* **WORK REQUIRED**: Return the data below unchanged, without images.

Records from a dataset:
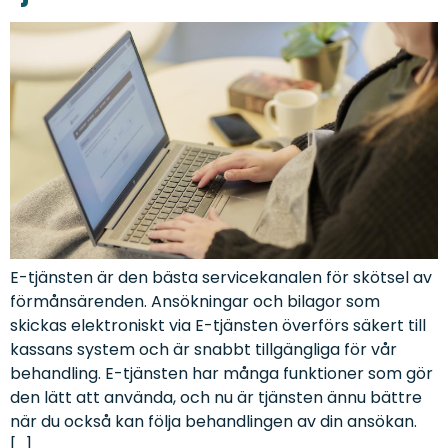
E-tjänsten är den bästa servicekanalen för skötsel av
förmånsärenden. Ansökningar och bilagor som
skickas elektroniskt via E-tjänsten överförs säkert till
kassans system och är snabbt tillgängliga för vår
behandling. E-tjänsten har många funktioner som gör
den lätt att använda, och nu är tjänsten ännu bättre
när du också kan följa behandlingen av din ansökan.
[…]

* **EXERCISE RESULT**:
E-tjänsten är den bästa servicekanalen för skötsel av
förmånsärenden. Ansökningar och bilagor som
skickas elektroniskt via E-tjänsten överförs säkert till
kassans system och är snabbt tillgängliga för vår
behandling. E-tjänsten har många funktioner som gör
den lätt att använda, och nu är tjänsten ännu bättre
när du också kan följa behandlingen av din ansökan.
[…]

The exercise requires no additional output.